New Delhi: Even before India’s much-touted lunar missing, Chandrayaan-2, lands on the moon, a very small biological sample from the country may already be there.

According to The Hindu, this is because the only likely surviving payload onboard the Israeli lunar lander Beresheet, called the Lunar Library, contained a leaf and some soil from the Bodhi tree in Bihar.

Beresheet, whose name is Hebrew for the biblical phrase ‘In the beginning’, was launched on February 21 on board a SpaceX rocket. On April 11, it crash landed on the moon after a series of technical failures during its final descent. It was reported then that the Lunar Library, created by the Arch Mission Foundation (AMF), was likely the only payload that wasn’t destroyed in the crash.

But what is this Lunar Library, and why was it carrying Indian soil?

The Library, according to the AMF, “contains a 30 million page archive of human history and civilisation, covering all subjects, cultures, nations, languages, genres, and time periods”. It’s meant to be a “backup” of life on Earth, in case of human extinction.

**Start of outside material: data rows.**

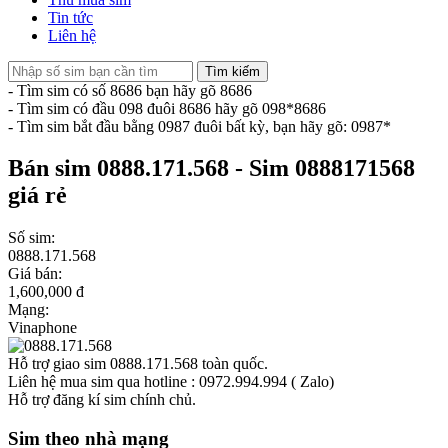
Tin tức
Liên hệ
Tìm kiếm
- Tìm sim có số 8686 bạn hãy gõ 8686
- Tìm sim có đầu 098 đuôi 8686 hãy gõ 098*8686
- Tìm sim bắt đầu bằng 0987 đuôi bất kỳ, bạn hãy gõ: 0987*
Bán sim 0888.171.568 - Sim 0888171568
giá rẻ
Số sim:
0888.171.568
Giá bán:
1,600,000 đ
Mạng:
Vinaphone
Hỗ trợ giao sim 0888.171.568 toàn quốc.
Liên hệ mua sim qua hotline : 0972.994.994 ( Zalo)
Hỗ trợ đăng kí sim chính chủ.
Sim theo nhà mạng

It “is housed within a 100 gram nanotechnology device that resembles a 120mm DVD. However it is actually composed of 25 nickel discs, each only 40 microns thick,” AMF says.

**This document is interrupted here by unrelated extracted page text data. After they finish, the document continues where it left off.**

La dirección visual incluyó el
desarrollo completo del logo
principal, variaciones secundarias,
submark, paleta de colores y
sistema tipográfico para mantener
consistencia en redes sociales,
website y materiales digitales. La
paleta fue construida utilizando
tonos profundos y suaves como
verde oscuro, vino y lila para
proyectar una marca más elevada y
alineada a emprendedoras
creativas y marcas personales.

Nova Spivack, co-founder of the AMF, told The Hindu in an email that a small sample from the Bodhi tree, along with material on learning Hindi, Urdu and information on music, were a part of the Lunar Library. He said:

“The management of Mahabodhi stupa (Bihar) privately gave me a leaf from the Bodhi tree and some soil from under the Bodhi seat. These were included. We mixed these with relics from saints and yogis, as well as earth from sacred caves and tiny bits of relics from India, China, Bhutan, Myanmar, Thailand, Vietnam, Nepal and Tibet.”

This isn’t the startling revelation Spivack has made about what the Lunar Library contains. Last week, he revealed that thousands of tardigrades – microscopic creatures commonly known as “water bears” – are also a part of this backup. Tardigrades are known to be some of the most resilient creatures on Earth. As The Wire has reported before, they have been known to come back to life even after being exposed to radiation in space and being frozen for several years.

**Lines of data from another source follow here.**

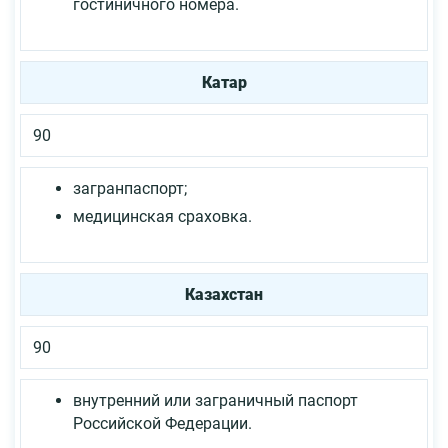
гостиничного номера.
Катар
90
загранпаспорт;
медицинская сраховка.
Казахстан
90
внутренний или заграничный паспорт
Российской Федерации.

On the AMF website, the organisation had earlier revealed the some of the contents of four analogue layers and 21 “layers of 40 micron thick nickel foils, each containing a DVD master”. This included private archives on culture and music, thousands of PDFs of books, linguistic datasets and more.

Even then, though, the foundation had made it clear that there was more than it was saying. “But this is only the beginning of the story – there is in fact much more in the Lunar Library. This will be revealed in coming months and years,” it said.